Setelah Utsman wafat, masyarakat berramai-ramai membaiat Ali ibn Abi Thalib sebagai khalifah. Ibnu Sa’ad berkata: Ali dibaiat sebagai khalifah sehari setelah terbunuhnya Utsman di Madinah. Semua sahabat membaiatnya sebagai khalifah. Disebutkan bahwa Thalha dan Zubair membaiatnya dengan sangat terpaksa dan bukan dengan suka rela[37].
Eric Schroeder (dalam Mohammed’s People, terbitan Inggris, 1955), mengatakan, “Lima hari setelah pembunuhan atas khalifah Utsman, rakyat berkumpul dan memutuskan: “Kami tidak mengenal orang yang lebih tepat selain Ali untuk menjadi imam (pemimpin), tetapi ia tidak mau mengambil beban kepemimpinan itu”. Sebagian menjawab, “tekan ia di rumahnya hingga ia menerimanya”. Mereka semua berkumpul di rumah Ali dengan begitu bersemangat sehingga berdesak-desakkan. Mereka memanggil Ali keluar, dan mengatakan: “Apabila kami kembali ke rumah lagi tanpa adanya seorang imam dan khalifah, pergolakan akan menggoncang kita sehingga seorang pun tidak akan tak akan mampu menenangkannya. Anda harus menyetujui untuk menjadi imam dan khalifah kami”. Ali menjawab: “kecil keinginan saya untuk jabatan itu, namun kaum Mukminin harus mempunyai seorang pemimpin, dan dengan senang saya akan menerima wewenang  duniawi untuk seorang lain, Thalha”. “Tidak, anda lebih berhak dari saya”, kata Thalha. Seseorang dengan paksa membuka tangan Ali, dan Thalha membaiatnya, Zubair berbuat serupa dan dari rumahnya Ali dibawa ke masjid lalu setiap orang sekali lagi mendesak ke sekitarnya untuk menyampaikan baiat kepadanya sebagai imam dan khalifah”[38].

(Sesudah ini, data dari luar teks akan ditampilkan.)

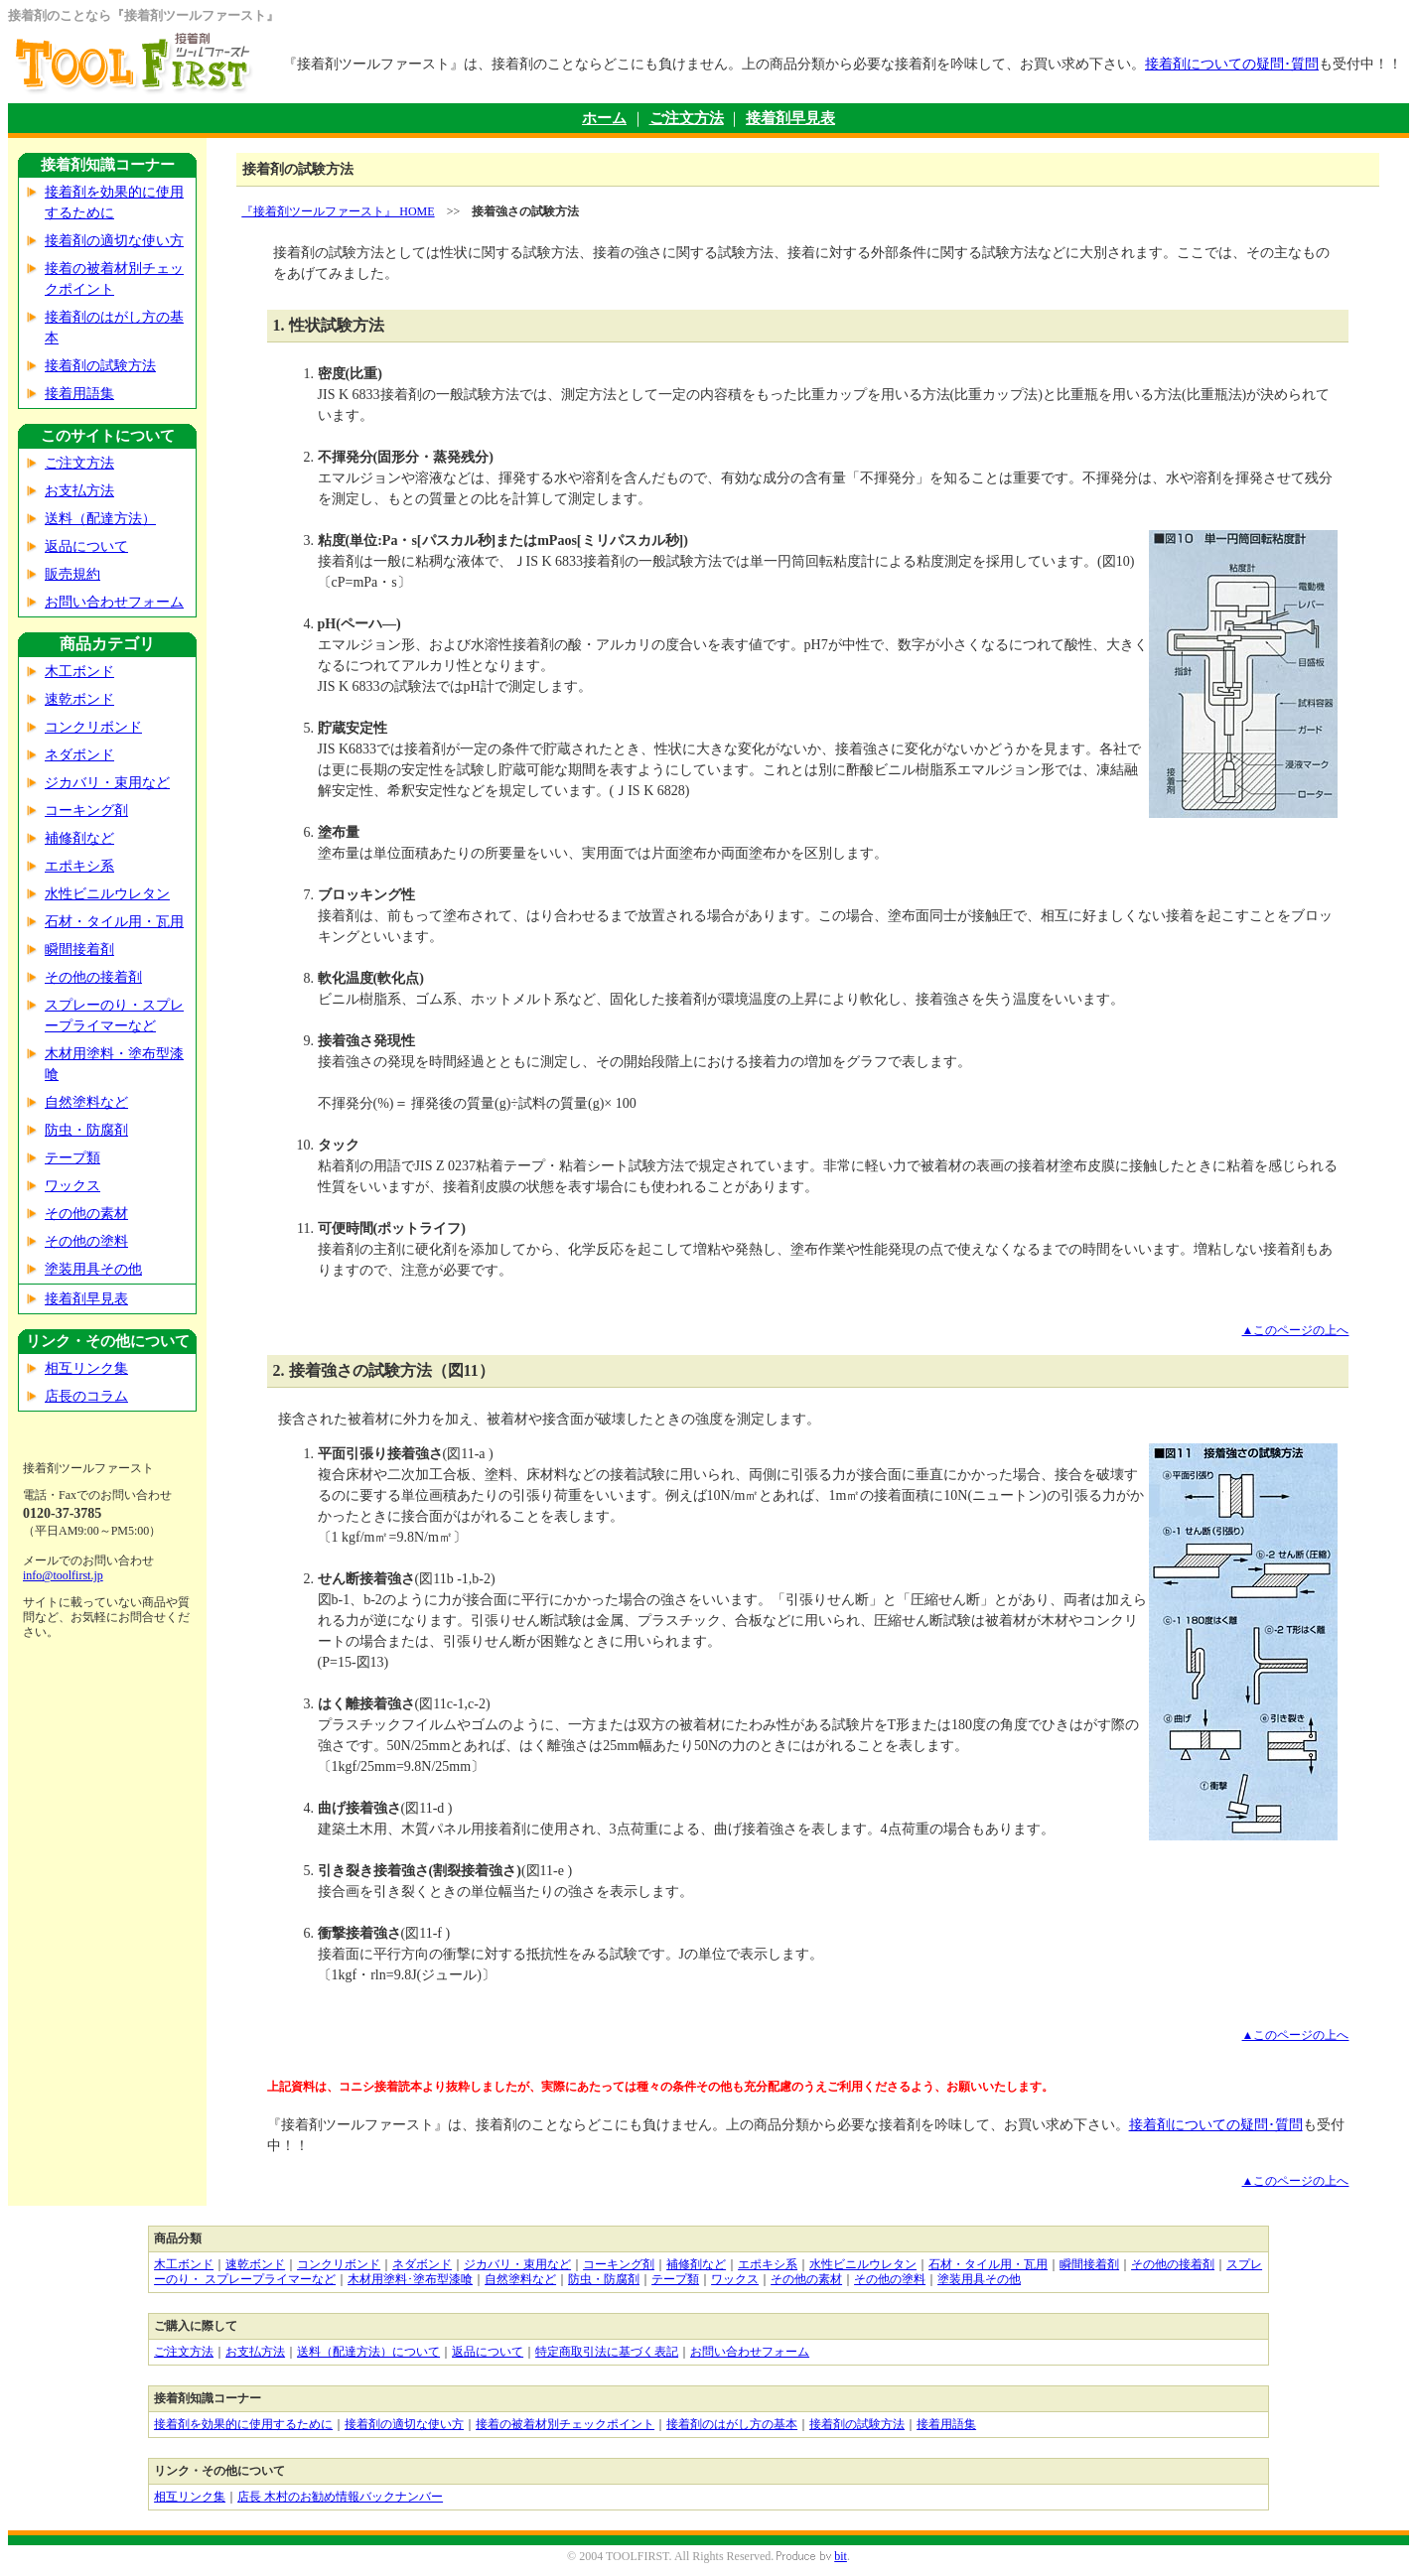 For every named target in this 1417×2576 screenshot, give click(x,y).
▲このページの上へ (1295, 1330)
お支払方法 (79, 490)
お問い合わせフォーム (114, 602)
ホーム (604, 118)
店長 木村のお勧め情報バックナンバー (340, 2497)
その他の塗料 (86, 1241)
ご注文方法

Selama masa pemerintahannya, Ali menghadapi berbagai pergolakan. Tidak ada masa sedikit pun dalam pemerintahannya yang dapat dikatakan stabil. Setelah menduduki jabatan khalifah, Ali memecat para gubernur yang diangkat oleh Utsman. Dia yakin bahwa pemberontakan-pemberontakan terjadi karena keteledoran mereka. Dia juga menarik kembali tanah yang dihadiahkan Utsman kepada penduduk dengan menyerahkan hasil pendapatannya kepada Negara, dan memakai kembali system distribusi pajak tahunan di antara orang-orang Islam sebagaimana pernah diterapkan Umar.
Banyak pendukung dan kaum kerabat Ali yang menasehatinya supaya menangguhkan tindakkan-tindakan radikal seperti itu sampai keadaan stabil. Tetapi Ali kurang mengindahkan. Pertama-tama Ali mendapat tantangan dari keluiarga Bani Umaiyah. Mereka membulatkan tenaga dan bangunlah Mu’awiyah melancarkan pemberontakan memerangi Ali[39]
Tidak lama setelah itu, Ali menghadapi pemberontakan Thalha, Zubair dan Aisyah. Alasan mereka, Ali tidak mau menuntut bela terhadap darah Utsman yang telah ditumpahkan secara zalim. Ali sebenarnya ingin sekali menghindari perang. Dia mengirim surat kepada Thalha, Zubair dan Aisyah agar mau berunding untuk menyelesaikan perkara itu secara damai. Namun, ajakan tersebut ditolak. Akhirnya peperangan yang dasyat pun berkobar. Perang ini dikenal dengan nama “Perang Jamal” (Unta), karena Aisyah dalam pertempuran tersebut menunggangi Unta[40]. Ali berhasil mengalahkan lawannya. Namun, ia bersedih karena banyaknya kaum Muslimin yang terbunuh akibat perang saudara tersebut terlebih lagi setelah mendengar kematian Thalha dan Zubair. Dalam peperangan tersebut Aisyah selamat dan dikirim kembali oleh Ali ke Madinah dengan kawalan saudaranya, Muhammad ibn Abu Bakar.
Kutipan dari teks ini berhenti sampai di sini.